» **Description of the task**
From the listing below, pull out all lines with "presenta" in them.

####################

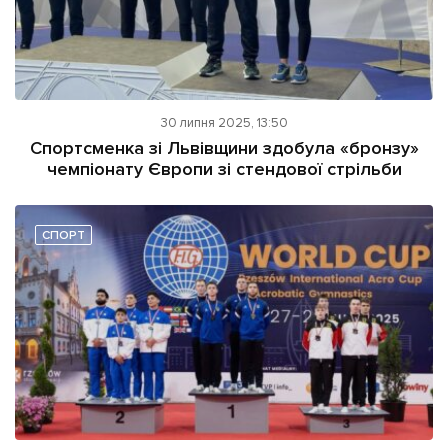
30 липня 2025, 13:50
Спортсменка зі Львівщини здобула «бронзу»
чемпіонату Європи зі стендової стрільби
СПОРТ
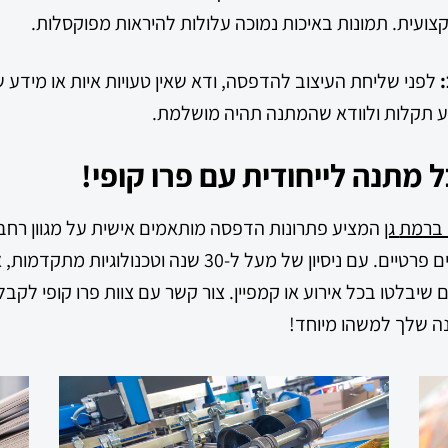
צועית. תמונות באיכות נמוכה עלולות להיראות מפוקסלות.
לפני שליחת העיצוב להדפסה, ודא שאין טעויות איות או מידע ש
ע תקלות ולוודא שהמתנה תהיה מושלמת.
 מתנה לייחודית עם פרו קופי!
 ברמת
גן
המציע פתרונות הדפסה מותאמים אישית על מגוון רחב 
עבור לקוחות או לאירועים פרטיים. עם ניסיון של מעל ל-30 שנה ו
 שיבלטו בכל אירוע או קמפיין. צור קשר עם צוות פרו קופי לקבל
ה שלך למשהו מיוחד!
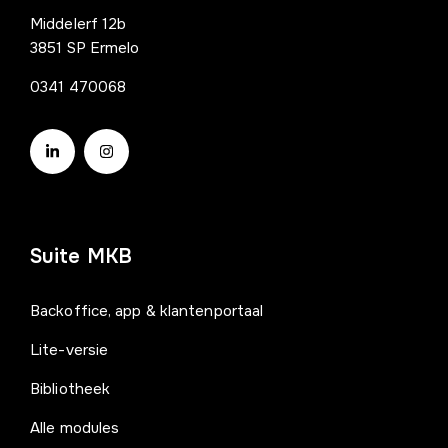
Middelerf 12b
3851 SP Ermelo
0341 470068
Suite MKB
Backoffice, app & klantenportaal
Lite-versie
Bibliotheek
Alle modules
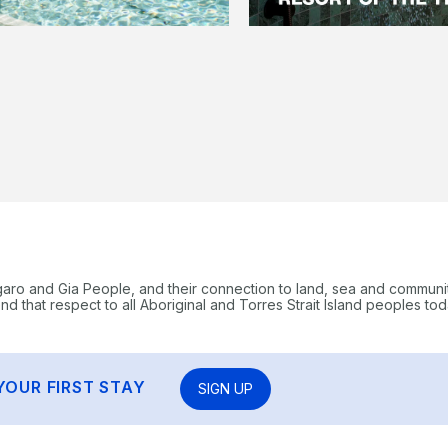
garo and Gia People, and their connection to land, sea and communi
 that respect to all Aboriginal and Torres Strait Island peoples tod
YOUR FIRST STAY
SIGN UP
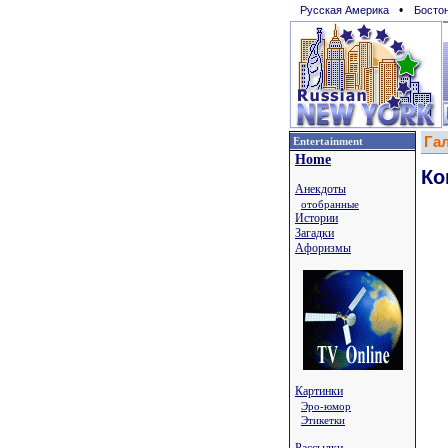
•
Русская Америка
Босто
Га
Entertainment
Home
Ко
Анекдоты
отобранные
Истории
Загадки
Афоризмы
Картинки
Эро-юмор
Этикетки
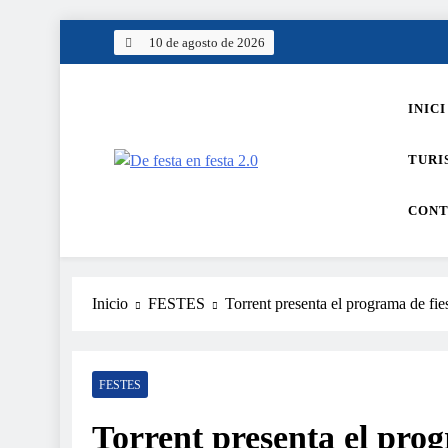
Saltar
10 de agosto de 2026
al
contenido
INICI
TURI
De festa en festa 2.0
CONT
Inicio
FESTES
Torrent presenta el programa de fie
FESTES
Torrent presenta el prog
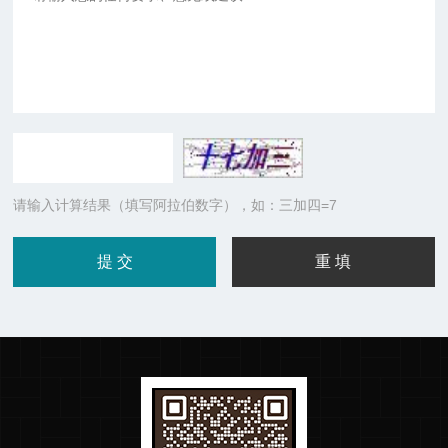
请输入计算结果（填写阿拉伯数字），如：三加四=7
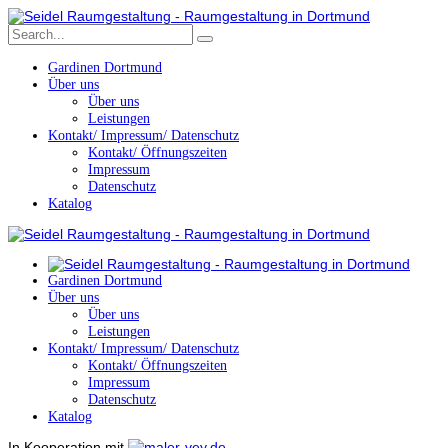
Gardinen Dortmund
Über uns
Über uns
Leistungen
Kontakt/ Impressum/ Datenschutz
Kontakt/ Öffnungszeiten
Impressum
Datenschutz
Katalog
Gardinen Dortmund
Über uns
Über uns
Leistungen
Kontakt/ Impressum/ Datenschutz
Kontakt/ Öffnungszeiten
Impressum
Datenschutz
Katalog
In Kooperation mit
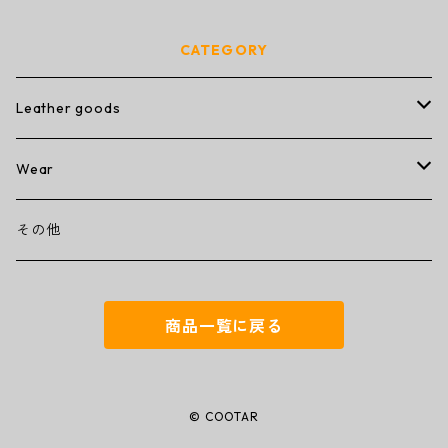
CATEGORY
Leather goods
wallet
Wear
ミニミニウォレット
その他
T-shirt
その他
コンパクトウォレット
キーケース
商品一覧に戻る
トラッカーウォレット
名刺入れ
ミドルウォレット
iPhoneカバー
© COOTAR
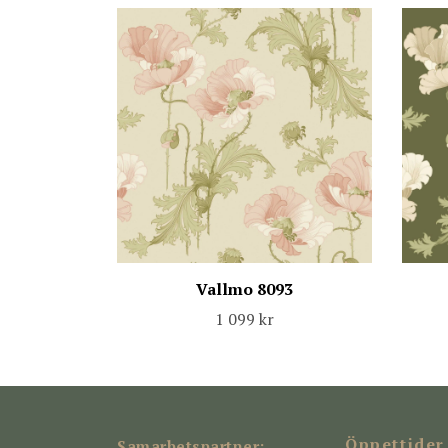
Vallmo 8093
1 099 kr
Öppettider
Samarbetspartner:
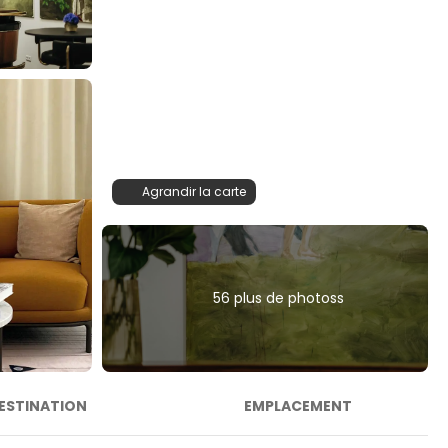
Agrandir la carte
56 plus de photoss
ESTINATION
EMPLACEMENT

####################

» **Task response**
Torrent presenta el programa de fie
Torrent presenta el prog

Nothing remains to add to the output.